Neben der Entsorgung von Rennhunden werden weitere Themen aufgegriffen, die für viele Leser:innen überraschend sein dürften und nicht unbedingt mit Irland assoziiert werden…
Viele haben das Bild der Kerry Gold-Landschaft im Kopf. Tief in die Klischeekiste gegriffen sind Iren rothaarig, unentwegt im Pub, wo sie singen und musizieren. Aber Irland ist auch ein Land in enormem wirtschaftlichem Aufschwung, viele Pharmariesen haben ihre Europazentralen auf der grünen Insel. Multinationale Zuzügler haben das Geld für überteuerte Wohnungen, die Iren nicht! Kleinstädte leiden längst auch unter Verkehrsproblemen. Und in Irland, dem Land von „Hunderttausend Mal willkommen – Céad míle fáilte“ gibt es inzwischen frem-
denfeindliche Tendenzen. Auch hier existiert die Wahrnehmung, dass es zu viele werden, die Benefits abgreifen. In Irland gibt es viele Brüche und Dissonanzen, und wie jedes Land im Aufbruch muss auch Irland Wege zwischen Ökologie und Ökonomie finden.
Die irische Landschaft, insbesondere das raue Donegal, hat Sie begeistert und prägt auch die Ermittlungsarbeit von Irmi?
1994 erschien mein Irland-Reiseführer bei Nelles Guides. Es waren analoge Zeiten, es gab keine Reiseapps, und das gedruckte Buch war ein wichtiger Reisebegleiter. Irland hat immer meine Seele berührt – auch später, als ich oftmals dort für Reisegeschichten war. Es gibt Menschen, die lieben „alte Steine“, ich kann mich dem Zauber von Steinkreisen und Ganggräbern nie entziehen. Die frühchristlichen Abteien, die in Ruinen liegen, stehen immer auf Kraftplätzen. Irmi spürt das auch und sie ist keine große Esoterikerin. Aber da sind eben diese oben erwähnten Probleme und für Irmi ist das ein Bruch: Menschliche Abgründe scheinen in solch epischen Landschaften schwerer zu wiegen. Je heiler eine Welt rein optisch ist, desto weniger darf es Gewalt geben?
Irmi ist in Irland, müssen wir denn auf die alten Kolleginnen und den Lebensgefährten Fridtjof Hase während des Romans verzichten?
Nein, denn die Großeltern von Kilian und Kim leben in Murnau und Kathi und Andrea sind mit Hintergrund-Recherchen beschäftigt. Sie haben sich einmal mehr von Irmi vor den Karren spannen lassen. Auch der Hase ist da mit im Boot, allerdings ist sein Verhältnis zu Irmi immer noch unterkühlt. Die beiden bewegen sich im Umgang miteinander wie auf rohen Eiern und umschleichen sich wie höfliche Fremde.
Der Roman spielt generell sehr subtil mit den Beziehungen zwischen Menschen?
Ja, es geht um das Gesagte und mehr noch um das Ungesagte.
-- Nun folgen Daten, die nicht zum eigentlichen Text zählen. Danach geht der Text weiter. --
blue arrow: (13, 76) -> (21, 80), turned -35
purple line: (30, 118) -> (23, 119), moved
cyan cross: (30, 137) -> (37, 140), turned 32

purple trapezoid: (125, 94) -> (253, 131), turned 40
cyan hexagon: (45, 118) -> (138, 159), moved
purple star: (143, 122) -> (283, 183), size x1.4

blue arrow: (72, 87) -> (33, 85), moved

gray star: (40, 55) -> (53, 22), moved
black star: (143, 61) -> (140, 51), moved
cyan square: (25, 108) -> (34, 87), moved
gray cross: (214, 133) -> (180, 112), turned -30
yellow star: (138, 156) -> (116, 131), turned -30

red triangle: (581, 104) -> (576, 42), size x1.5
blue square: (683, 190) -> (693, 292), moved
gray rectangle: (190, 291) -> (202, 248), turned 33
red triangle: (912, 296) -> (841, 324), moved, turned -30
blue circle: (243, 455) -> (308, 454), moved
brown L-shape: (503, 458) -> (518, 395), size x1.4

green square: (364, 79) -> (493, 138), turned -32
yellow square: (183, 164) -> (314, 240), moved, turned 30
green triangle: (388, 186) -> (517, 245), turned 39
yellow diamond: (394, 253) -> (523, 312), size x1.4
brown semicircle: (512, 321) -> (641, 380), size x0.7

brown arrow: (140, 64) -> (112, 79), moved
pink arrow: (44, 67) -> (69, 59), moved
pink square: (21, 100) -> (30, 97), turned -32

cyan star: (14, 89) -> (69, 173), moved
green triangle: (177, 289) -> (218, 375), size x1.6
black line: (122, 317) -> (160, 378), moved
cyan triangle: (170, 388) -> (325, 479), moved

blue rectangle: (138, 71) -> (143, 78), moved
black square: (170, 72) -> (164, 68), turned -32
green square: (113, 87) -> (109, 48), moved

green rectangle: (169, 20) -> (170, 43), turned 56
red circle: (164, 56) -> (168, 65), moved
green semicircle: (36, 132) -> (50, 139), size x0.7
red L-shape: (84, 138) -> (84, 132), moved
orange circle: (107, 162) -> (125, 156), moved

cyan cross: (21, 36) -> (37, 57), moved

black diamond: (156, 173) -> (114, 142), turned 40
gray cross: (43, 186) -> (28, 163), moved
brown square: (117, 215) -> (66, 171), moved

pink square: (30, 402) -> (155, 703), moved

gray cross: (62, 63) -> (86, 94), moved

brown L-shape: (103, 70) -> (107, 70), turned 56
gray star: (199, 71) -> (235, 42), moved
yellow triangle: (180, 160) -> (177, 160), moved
Das Verhältnis von Babsi und ihrer Mutter Luise war in der Vergangenheit problematisch. Die sonst so offene Luise ist da seltsam schweigsam. Auch was Irmi, den Hasen und den Tierarzt Franz betrifft, der ja gerade auf Irmis Hof eine Katzenstation aufbaut, liegt da viel in der Luft und es steht viel zwischen den Zeilen. Auch die Tote und deren familiäres Umfeld ist davon geprägt, dass man zu wenig geredet hat und in Schweigen und Manipulation erstickt ist.
Dazu passt auch das Konzept der „Seelenlieder“, die Babsis Café berühmt machen?
Babsis Café und B&B heißt Songbird Café. Sie ist eine kleine Berühmtheit auf social media. Egal, wer ihr Café betritt: Babsi versucht, die Stimmung der Person zu erspüren, und spielt ein passendes Lied. Das klappt fast immer, sie öffnet die Herzen. Und es gibt auch mal Tränen wie beim Last Unicorn von America.